Bhattacharya Publishes Paper on Electrocatalysts Generated From Copolymer Templates

May 27, 2021

Diagram showing Electrocatalysts Generated From Copolymer TemplatesBATON ROUGE, LA – LSU Chemical Engineering PhD candidate Deepra Bhattacharya recently published his first paper as lead author in the publication Small, an academic journal dedicated to science at the nano- and microscale. He is advised by Assistant Professor of Chemical Engineering Chris Arges.

The paper, titled “Electrolysis on a Chip With Tunable Thin Film Nanostructured PGM Electrocatalysts Generated From Self-Assembled Block Copolymer Templates,” centers on Bhattacharya’s research into fabricating electrocatalysts of four distinct geometries using various block copolymers as templates—three being lamellar morphology of different feature sizes and one cylindrical.
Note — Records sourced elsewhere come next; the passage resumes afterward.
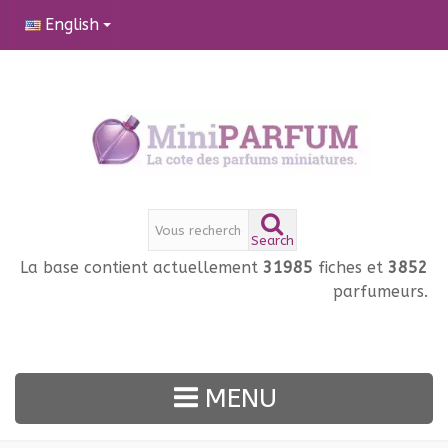
English
Search
La base contient actuellement
31985
fiches et
3852
parfumeurs.
MENU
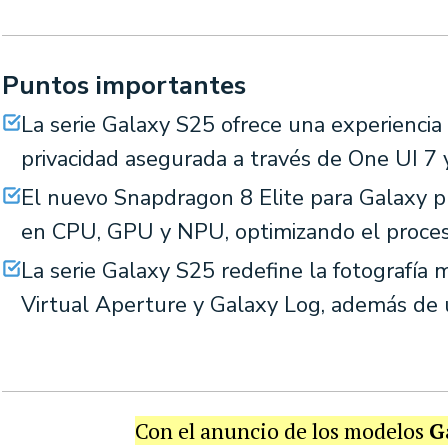
Puntos importantes
La serie Galaxy S25 ofrece una experiencia
privacidad asegurada a través de One UI 7 
El nuevo Snapdragon 8 Elite para Galaxy p
en CPU, GPU y NPU, optimizando el procesa
La serie Galaxy S25 redefine la fotografía
Virtual Aperture y Galaxy Log, además de 
Con el anuncio de los modelos
G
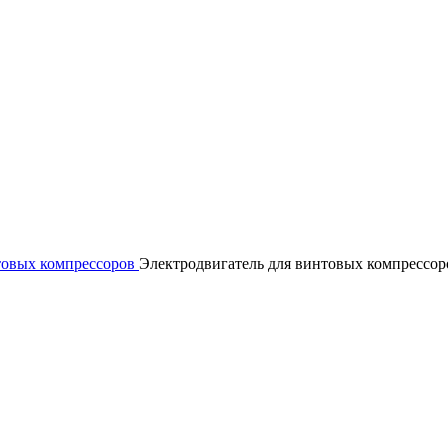
товых компрессоров
Электродвигатель для винтовых компрессор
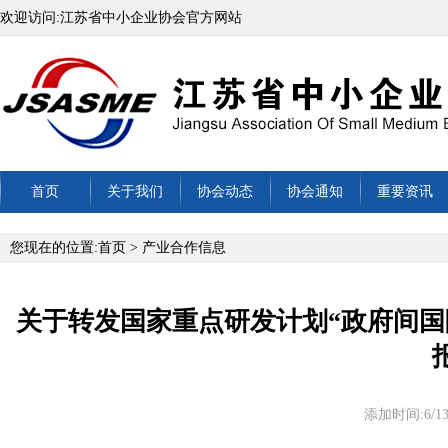
欢迎访问:江苏省中小企业协会官方网站
首页
关于我们
协会动态
协会通知
重要资讯
您现在的位置:
首页
>
产业合作信息
关于转发国家重点研发计划“政府间国
添加时间:6/13/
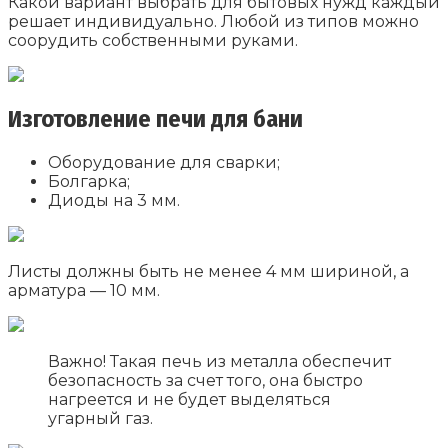
Какой вариант выбрать для бытовых нужд каждый
решает индивидуально. Любой из типов можно
соорудить собственными руками.
Изготовление печи для бани
Оборудование для сварки;
Болгарка;
Диоды на 3 мм.
Листы должны быть не менее 4 мм шириной, а
арматура — 10 мм.
Важно! Такая печь из металла обеспечит
безопасность за счет того, она быстро
нагреется и не будет выделяться
угарный газ.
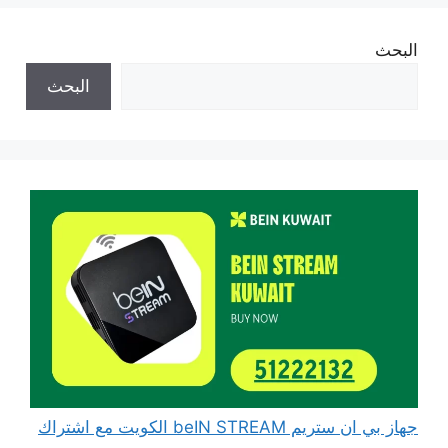
البحث
البحث
جهاز بي ان ستريم beIN STREAM الكويت مع اشتراك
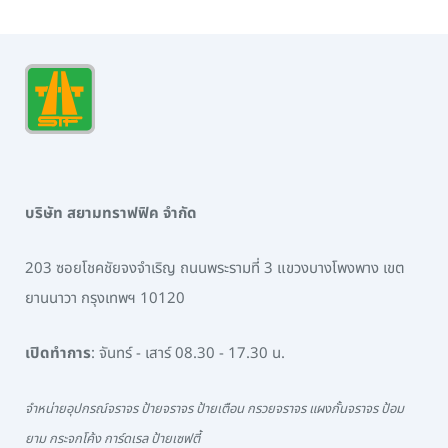
บริษัท สยามทราฟฟิค จำกัด
203 ซอยโชคชัยจงจำเริญ ถนนพระรามที่ 3 แขวงบางโพงพาง เขต
ยานนาวา กรุงเทพฯ 10120
เปิดทำการ
: จันทร์ - เสาร์ 08.30 - 17.30 น.
จำหน่ายอุปกรณ์จราจร ป้ายจราจร ป้ายเตือน กรวยจราจร แผงกั้นจราจร ป้อม
ยาม กระจกโค้ง การ์ดเรล ป้ายเซฟตี้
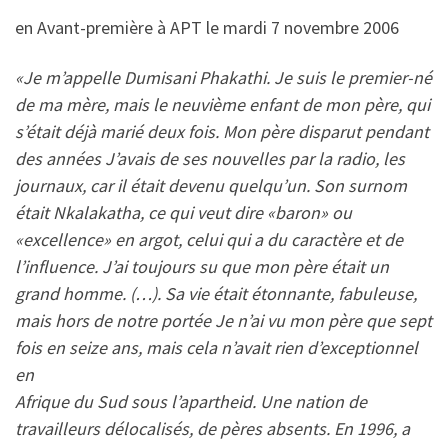
en Avant-première à APT le mardi 7 novembre 2006
«Je m’appelle Dumisani Phakathi. Je suis le premier-né
de ma mère, mais le neuvième enfant de mon père, qui
s’était déjà marié deux fois.
Mon père disparut pendant
des années J’avais de ses nouvelles par la radio, les
journaux, car il était devenu quelqu’un. Son surnom
était Nkalakatha, ce qui veut dire «baron» ou
«excellence» en argot, celui qui a du caractère et de
l’influence. J’ai toujours su que mon père était un
grand homme. (…). Sa vie était étonnante, fabuleuse,
mais hors de notre portée Je n’ai vu mon père que sept
fois en seize ans, mais cela n’avait rien d’exceptionnel
en
Afrique du Sud sous l’apartheid. Une nation de
travailleurs délocalisés, de pères absents. En 1996, a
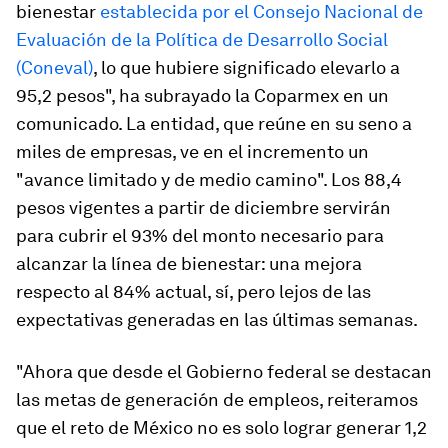
bienestar
establecida por el Consejo Nacional de
Evaluación de la Política de Desarrollo Social
(Coneval)
, lo que hubiere significado elevarlo a
95,2 pesos", ha subrayado la Coparmex en un
comunicado. La entidad, que reúne en su seno a
miles de empresas, ve en el incremento un
"avance limitado y de medio camino". Los 88,4
pesos vigentes a partir de diciembre servirán
para cubrir el 93% del monto necesario para
alcanzar la línea de bienestar: una mejora
respecto al 84% actual, sí, pero lejos de las
expectativas generadas en las últimas semanas.
"Ahora que desde el Gobierno federal se destacan
las metas de generación de empleos, reiteramos
que el reto de México no es solo lograr generar 1,2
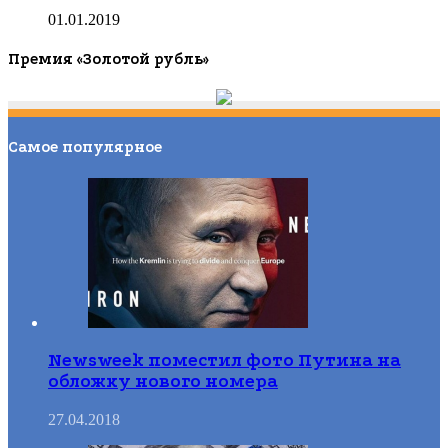
01.01.2019
Премия «Золотой рубль»
Самое популярное
Newsweek поместил фото Путина на
обложку нового номера
27.04.2018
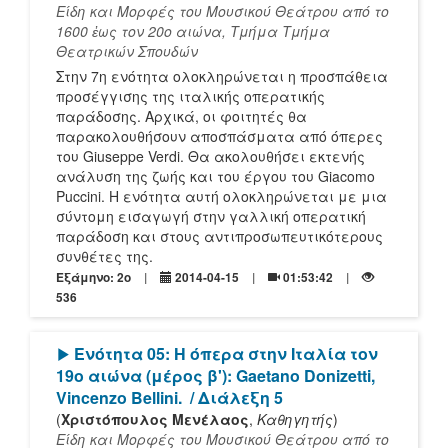
Είδη και Μορφές του Μουσικού Θεάτρου από το
1600 ἐως τον 20ο αιώνα, Τμήμα Τμήμα
Θεατρικών Σπουδών
Στην 7η ενότητα ολοκληρώνεται η προσπάθεια
προσέγγισης της ιταλικής οπερατικής
παράδοσης. Αρχικά, οι φοιτητές θα
παρακολουθήσουν αποσπάσματα από όπερες
του Giuseppe Verdi. Θα ακολουθήσει εκτενής
ανάλυση της ζωής και του έργου του Giacomo
Puccini. Η ενότητα αυτή ολοκληρώνεται με μια
σύντομη εισαγωγή στην γαλλική οπερατική
παράδοση και στους αντιπροσωπευτικότερους
συνθέτες της.
Εξάμηνο: 2o
2014-04-15
01:53:42
536
[Play]
Ενότητα 05: Η όπερα στην Ιταλία τον
19ο αιώνα (μέρος β'): Gaetano Donizetti,
Vincenzo Bellini.
/ Διάλεξη 5
(
Χριστόπουλος Μενέλαος
,
Καθηγητής
)
Είδη και Μορφές του Μουσικού Θεάτρου από το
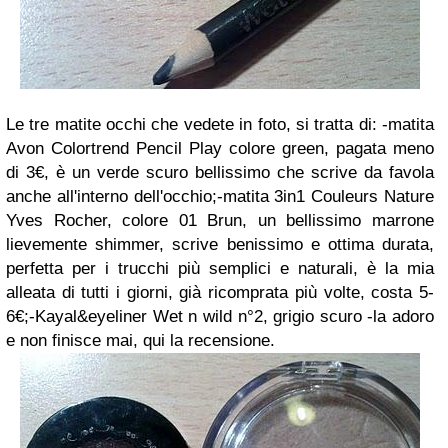
Le tre matite occhi che vedete in foto, si tratta di: -matita
Avon Colortrend Pencil Play colore green, pagata meno
di 3€, è un verde scuro bellissimo che scrive da favola
anche all'interno dell'occhio;-matita 3in1 Couleurs Nature
Yves Rocher, colore 01 Brun, un bellissimo marrone
lievemente shimmer, scrive benissimo e ottima durata,
perfetta per i trucchi più semplici e naturali, è la mia
alleata di tutti i giorni, già ricomprata più volte, costa 5-
6€;-Kayal&eyeliner Wet n wild n°2, grigio scuro -la adoro
e non finisce mai, qui la recensione.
The lamellar templates produce structures that look like nanowires, and the cylindrical morphology appears as circular disks. The templated platinum and irdium oxide electrocatalysts—characterized by the Advanced Photon Source synchrotron facility at Argonne National Laboratory, in addition to LSU’s Shared Instrumentation Facility, Nanofabrication Facility, and the Center for Advanced Microstructures and Devices (CAMD)—were found to have near-flawless nanostructure over several square-millimeters of area. The performance of these electrocatalysts was then assessed by examining their propensity to oxidize and evolve hydrogen gas in a lab-on-a-chip setup analogous to an electrochemical hydrogen pump, which is a commercial device used for hydrogen separations and compression.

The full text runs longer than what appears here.